Effectivement, Rabbi Naftali observait scrupuleusement ce commandement. Alors que l'un de ses fils s'était rompu accidentellement, il ne quitta pas l'endroit jusqu'à ce qu'il l'ait réparé.
Source : Siarh Sarfei Kodech 2
1-255
Un jour, Rabbi Itshak Aïzik fit irruption chez Rabénou, dans un état de grande excitation. Il voulait lui faire part d'un enseignement extraordinaire qu'on lui avait révélé en rêve. Rabbi Nahman lui fit signe de se taire, mais, dans sa fougue enflammée, il ne prêta pas attention à son geste. Rabbi Itshak dévoila le contenu du rêve, puis se sentit tout à coup pris de fatigue.
Quelques jours après, il quitta ce monde. Les hassidé breslev virent dans cet incident une allusion à cette règle du Talmud : 'celui qui enseigne une loi devant son maître est passible de mort'
(cf Hayé Moharan §313).
Source : Siarh Sarfei Kodech 2
1-651
La fille de Rabbi Nathan divorça de Rabbi Nahman, le fils de Rabbi Aharon, le rav de Breslev, car il y avait mésentente dans le couple.

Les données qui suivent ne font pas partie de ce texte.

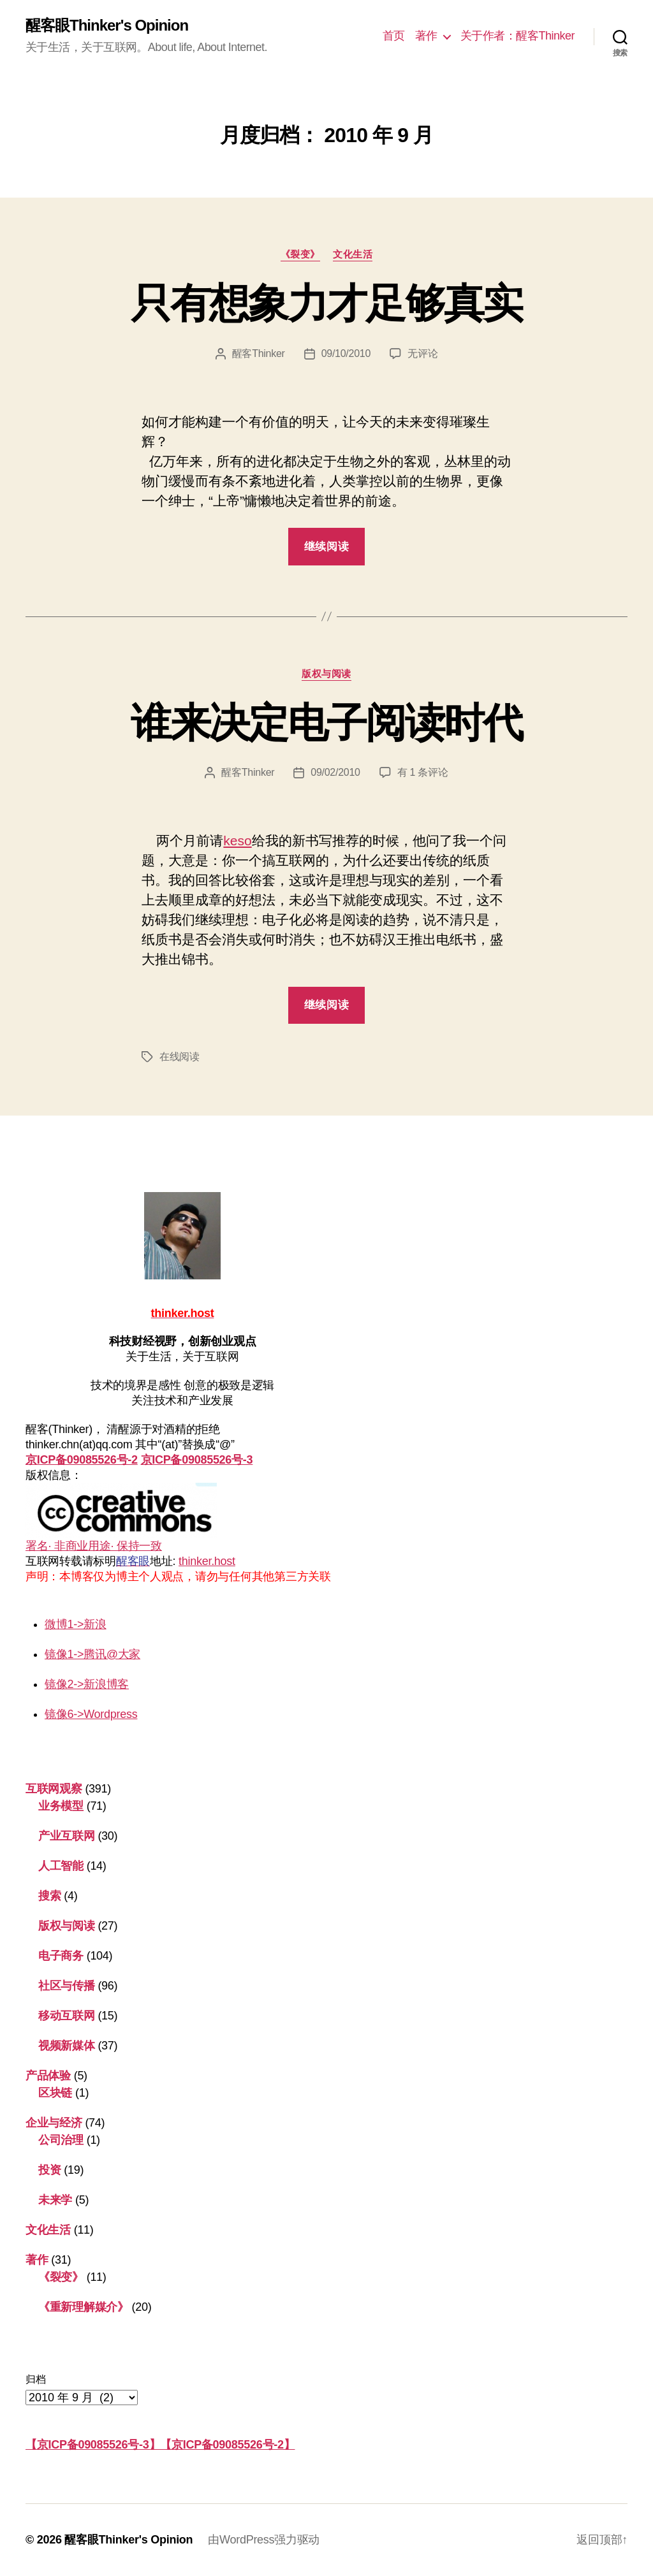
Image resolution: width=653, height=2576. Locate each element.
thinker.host (207, 1561)
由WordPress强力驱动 (263, 2539)
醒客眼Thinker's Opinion (107, 25)
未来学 (55, 2200)
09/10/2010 (346, 353)
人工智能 (61, 1865)
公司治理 (61, 2140)
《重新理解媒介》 (83, 2307)
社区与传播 (66, 1985)
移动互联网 (66, 2015)
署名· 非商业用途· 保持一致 (121, 1517)
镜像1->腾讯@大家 (92, 1654)
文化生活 (352, 254)
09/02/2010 (335, 772)
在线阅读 (179, 1056)
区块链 (55, 2092)
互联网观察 (54, 1788)
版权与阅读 (326, 673)
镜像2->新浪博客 (87, 1684)
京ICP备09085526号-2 (82, 1459)
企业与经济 (54, 2122)
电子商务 (61, 1955)
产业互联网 (66, 1836)
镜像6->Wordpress (91, 1714)
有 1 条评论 (422, 772)
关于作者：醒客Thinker (517, 35)
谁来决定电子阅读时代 (326, 723)
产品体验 (48, 2075)
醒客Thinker (258, 353)
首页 (394, 35)
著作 (426, 35)
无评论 (422, 353)
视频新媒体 (66, 2045)
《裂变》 (300, 254)
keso (237, 840)
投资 (49, 2170)
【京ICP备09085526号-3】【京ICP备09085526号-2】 (160, 2444)
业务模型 (61, 1806)
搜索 (49, 1895)
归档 (35, 2379)
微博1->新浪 (75, 1624)
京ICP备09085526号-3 (197, 1459)
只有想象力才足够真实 (326, 303)
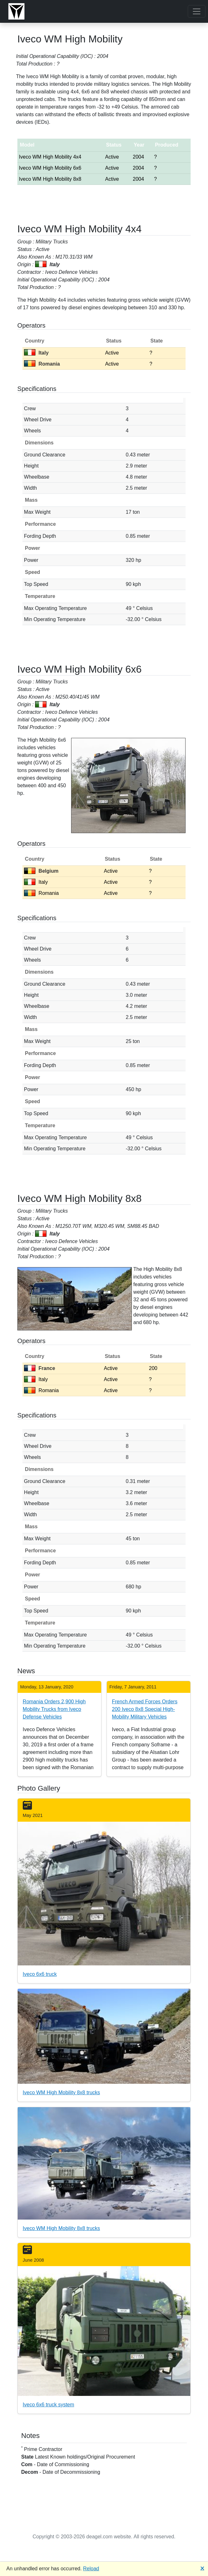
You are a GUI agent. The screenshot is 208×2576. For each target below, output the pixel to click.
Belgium (41, 871)
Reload (91, 2568)
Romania (42, 364)
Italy (36, 352)
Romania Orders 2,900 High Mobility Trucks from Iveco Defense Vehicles (54, 1709)
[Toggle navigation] (196, 11)
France (39, 1368)
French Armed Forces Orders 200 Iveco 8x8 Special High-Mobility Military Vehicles (144, 1709)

Elle épousa en seconde noce Rabbi Baroukh, précédemment cité. Celui-ci était un talmid hakham exceptionnel, à tel point que les ennemis de Rabbi Nathan furent stupéfaits d'apprendre qu'un tel érudit puisse s'unir par alliance à sa famille. On ignore s'il avait été déjà marié avant de rencontrer la fille de Rabbi Nathan. L'opinion communément admise penche en faveur d'un divorce antérieur.